*Work to be completed:* Search the data for the string "started" and copy each line where it turns up.

** Opening Data provided block **

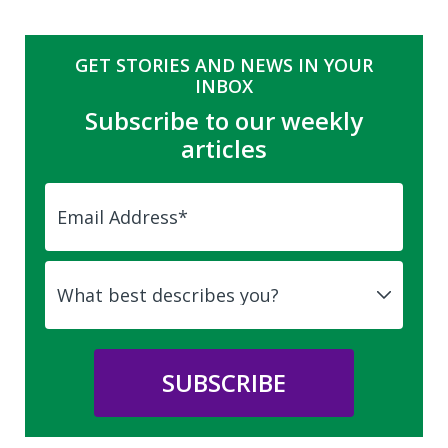
GET STORIES AND NEWS IN YOUR
INBOX
Subscribe to our weekly
articles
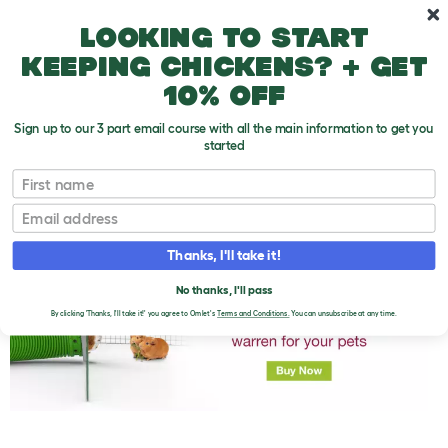
Skip to main content
10% off your first order
Looking to start
keeping chickens? + get
10% off
Sign up to our 3 part email course with all the main information to get you
started
First name
What Do Guinea Pigs Eat?
T
o
Email
g
g
l
Thanks, I'll take it!
e
d
No thanks, I'll pass
r
o
By clicking 'Thanks, I'll take it!' you agree to Omlet's
Terms and Conditions.
You can unsubscribe at any time.
p
d
o
w
n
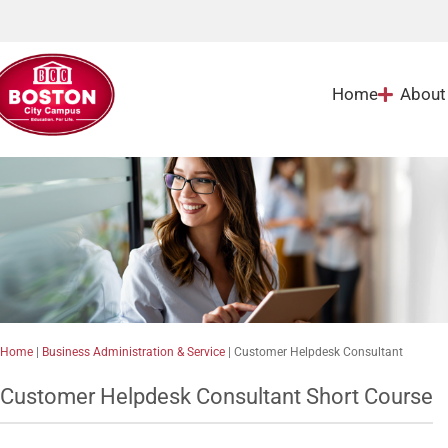
Home
About
Home
|
Business Administration & Service
|
Customer Helpdesk Consultant
Customer Helpdesk Consultant Short Course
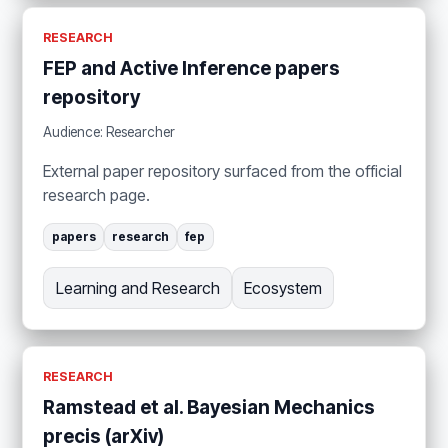
RESEARCH
FEP and Active Inference papers
repository
Audience: Researcher
External paper repository surfaced from the official
research page.
papers
research
fep
Learning and Research
Ecosystem
RESEARCH
Ramstead et al. Bayesian Mechanics
precis (arXiv)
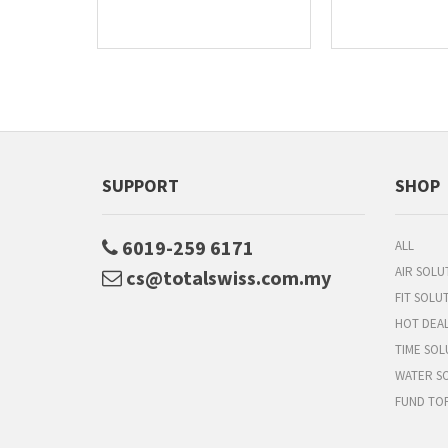
SUPPORT
SHOP
6019-259 6171
ALL
AIR SOLU
cs@totalswiss.com.my
FIT SOLU
HOT DEA
TIME SOL
WATER S
FUND TO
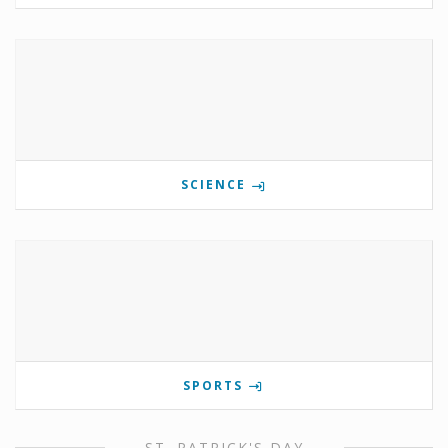
SCIENCE
SPORTS
ST. PATRICK'S DAY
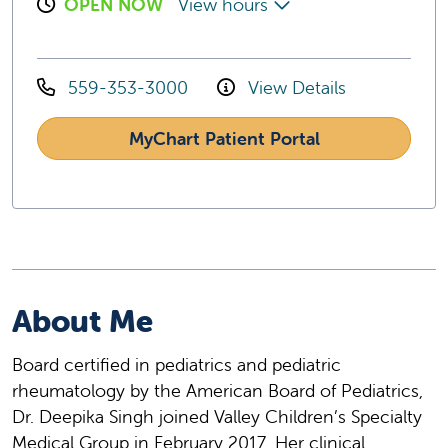
OPEN NOW
View hours
559-353-3000
View Details
MyChart Patient Portal
About Me
Board certified in pediatrics and pediatric
rheumatology by the American Board of Pediatrics,
Dr. Deepika Singh joined Valley Children’s Specialty
Medical Group in February 2017. Her clinical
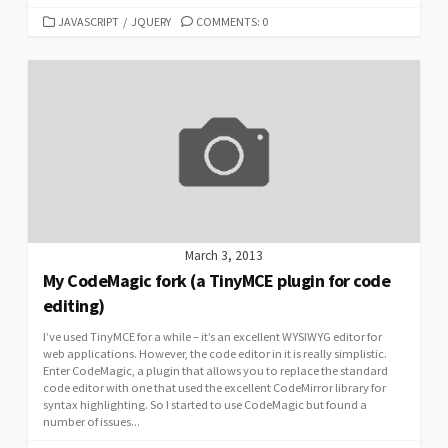
CATEGORIES
JAVASCRIPT
/
JQUERY
COMMENTS: 0
March 3, 2013
My CodeMagic fork (a TinyMCE plugin for code
editing)
I’ve used TinyMCE for a while – it’s an excellent WYSIWYG editor for
web applications. However, the code editor in it is really simplistic.
Enter CodeMagic, a plugin that allows you to replace the standard
code editor with one that used the excellent CodeMirror library for
syntax highlighting. So I started to use CodeMagic but found a
number of issues...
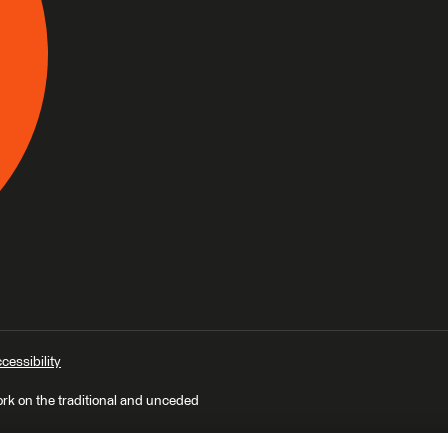
cessibility
ork on the traditional and unceded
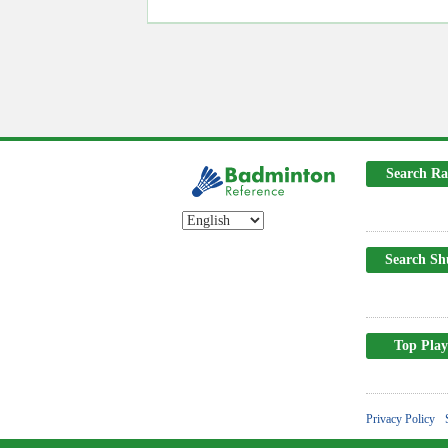
Search Ra
Search Sh
Top Play
Privacy Policy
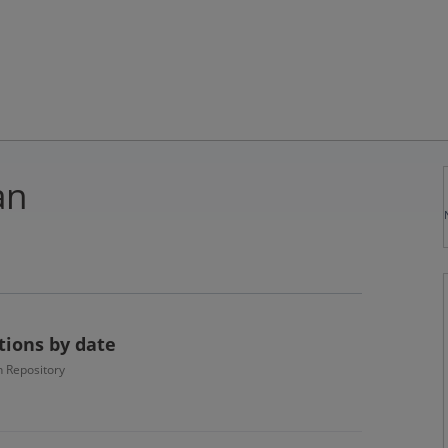
an
ctions by date
 Repository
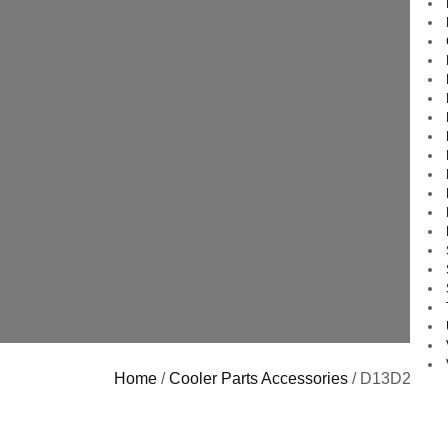
Home
/
Cooler Parts Accessories
/ D13D25 Koo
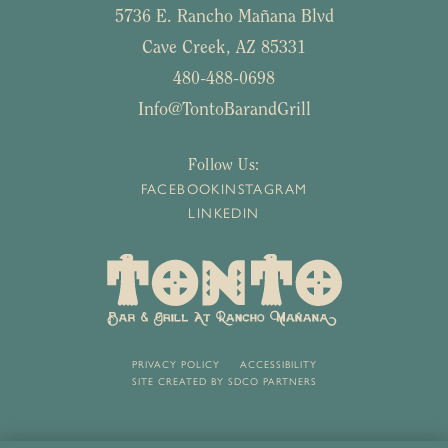
5736 E. Rancho Mañana Blvd
Cave Creek, AZ 85331
480-488-0698
Info@TontoBarandGrill
Follow Us:
FACEBOOK
INSTAGRAM
LINKEDIN
PRIVACY POLICY
ACCESSIBILITY
SITE CREATED BY
SDCO PARTNERS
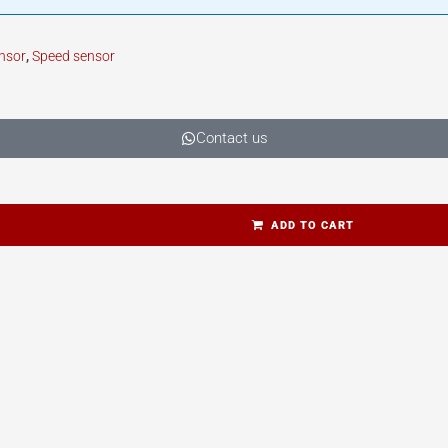
nsor
,
Speed sensor
Contact us
ADD TO CART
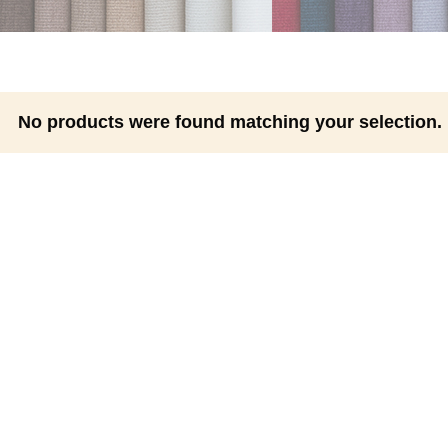
No products were found matching your selection.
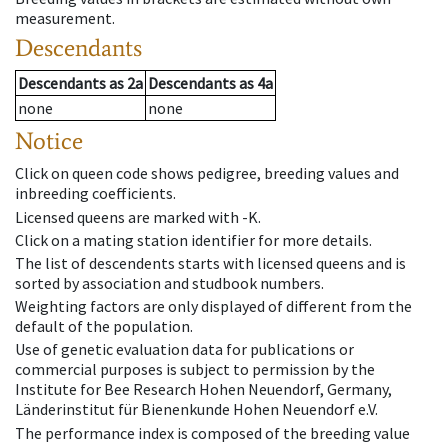
measurement.
Descendants
Descendants
as
2a
Descendants
as
4a
none
none
Notice
Click on queen code shows pedigree, breeding values and
inbreeding coefficients.
Licensed queens are marked with -K.
Click on a mating station identifier for more details.
The list of descendents starts with licensed queens and is
sorted by association and studbook numbers.
Weighting factors are only displayed of different from the
default of the population.
Use of genetic evaluation data for publications or
commercial purposes is subject to permission by the
Institute for Bee Research Hohen Neuendorf, Germany,
Länderinstitut für Bienenkunde Hohen Neuendorf e.V.
The performance index is composed of the breeding value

** Closing Data provided block **

*Output below:*
started
syntax highlighting. So I started to use CodeMagic but found a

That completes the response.